ZZT-cover-nospine-shadow-wide_1024x1024Anna Anthropy’s ZZT, part of the Boss Fight Books series, is something of a partner piece to her previous text, Rise of the Videogame Zinesters. It acts as a specific example of the game subcultures she outlines so thoroughly in the former.

In fact, ZZT is a sort of case study. A hard example of how the possibilities within a game space can turn it into a tool of expression for players, be it personal, political or educational. She expresses her beliefs (and those of others, through interviews with both players and designers) that ZZT, an MS-DOS adventure game/level editor released in 1992 and developed by Tim Sweeney, is not just a game. It is also an engine through which a player can understand and create their own games, and express themselves using the language of games and game narratives. While this manner of thinking did not necessarily exist at the time of ZZT’s release, Anthropy shows how the thirst for such concepts did. By her description, ZZT slaked that thirst with a robust level editor, powering a subculture that helped pioneer co-authorial game design, and personal expression through interactive narrative.

Academically, ZZT is a useful tool as a case study. It outlines the game’s history, as well as how it works, which could be of particular interest to game design historians. However, the academic meat of the text comes in Chapter 3: Unlawful Invisibles. The chapter describes Anthropy’s own personal experiences with ZZT, then places it against the experiences of other ZZT  “authors” and the self-discoveries the stories they crafted within the game-space offered.

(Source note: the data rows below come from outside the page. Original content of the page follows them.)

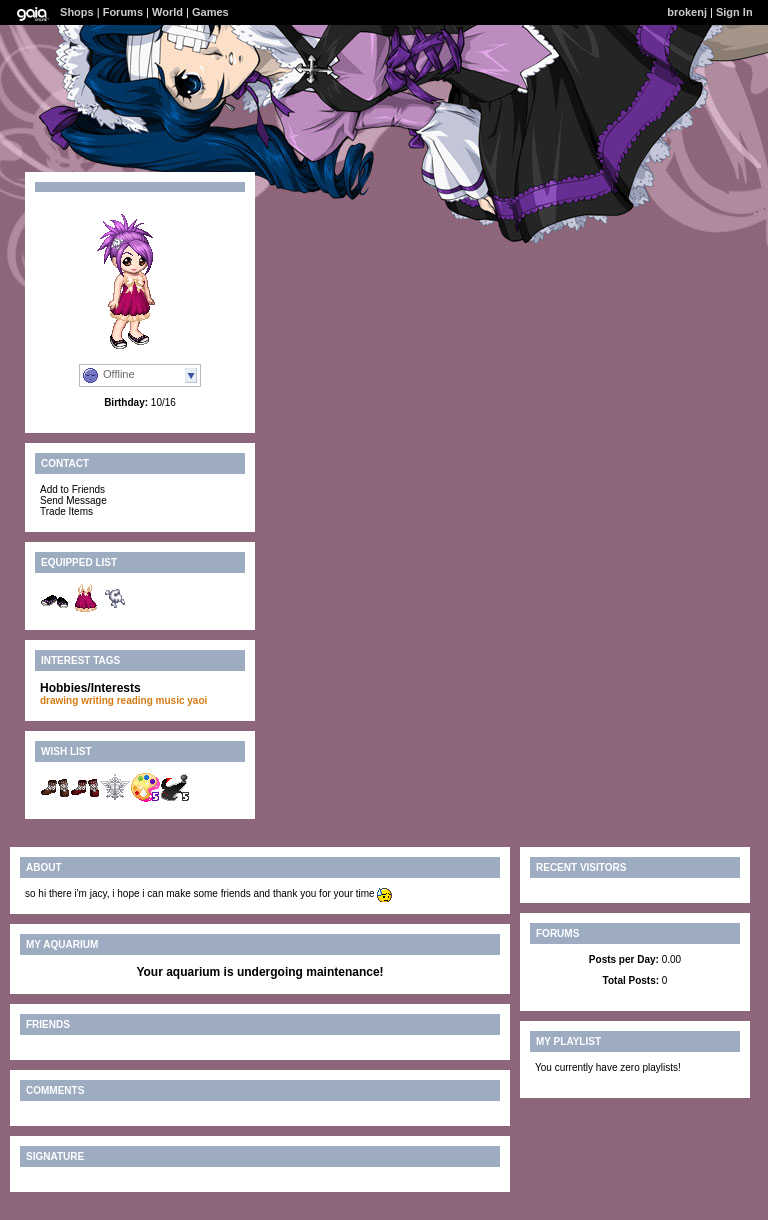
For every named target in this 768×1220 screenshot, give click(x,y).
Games (210, 12)
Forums (123, 12)
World (167, 12)
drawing (59, 700)
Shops (77, 12)
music (170, 700)
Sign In (734, 12)
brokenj (687, 12)
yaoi (197, 700)
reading (135, 700)
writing (97, 700)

It is that insistent terminology, that those who participate in the creation of ZZT‘s levels are authors, not just players, that makes Anthropy’s text useful from the perspective of those looking to study the narrative possibility of games. While ZZT is an old game, the narrative lessons Anthropy pulls from it are applicable today. While players may not immediately be interested in playing ZZT or using its editor, they could see the building blocks of narrative possibility space first put together in this book. Anthropy’s text clearly outlines the level of expression afforded by ZZT’s editor, which is similar to the modern interest in simple game makers like Twine, or level editor software like those in Mario Maker, which in turn can be twisted around and used to tell a story. The player of the game becomes the practitioner through that co-authorial desire to create and share. The co-authorial perspective on design could be of particular interest to academics as it is often missing from discussions of game narrative play and design. ZZT proves how important that perspective is, by going directly to the people most affected by it.